# What is required
Only the pictures are to be dropped; the rest of the data below is to be duplicated exactly.

# Supplied data

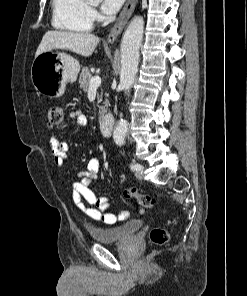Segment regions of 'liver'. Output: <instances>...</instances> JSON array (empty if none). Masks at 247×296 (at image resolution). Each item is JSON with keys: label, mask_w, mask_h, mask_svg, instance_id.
<instances>
[{"label": "liver", "mask_w": 247, "mask_h": 296, "mask_svg": "<svg viewBox=\"0 0 247 296\" xmlns=\"http://www.w3.org/2000/svg\"><path fill=\"white\" fill-rule=\"evenodd\" d=\"M100 39L91 33L48 31L42 38L35 56L53 49L68 50L84 57L94 52Z\"/></svg>", "instance_id": "liver-1"}]
</instances>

# Output below
Segment regions of 'liver'. Output: <instances>...</instances> JSON array (empty if none). Masks at 247×296 (at image resolution). Each item is JSON with keys: label, mask_w, mask_h, mask_svg, instance_id.
<instances>
[{"label": "liver", "mask_w": 247, "mask_h": 296, "mask_svg": "<svg viewBox=\"0 0 247 296\" xmlns=\"http://www.w3.org/2000/svg\"><path fill=\"white\" fill-rule=\"evenodd\" d=\"M100 39L91 33L48 31L42 38L35 56L53 49L68 50L84 57L94 52Z\"/></svg>", "instance_id": "liver-1"}]
</instances>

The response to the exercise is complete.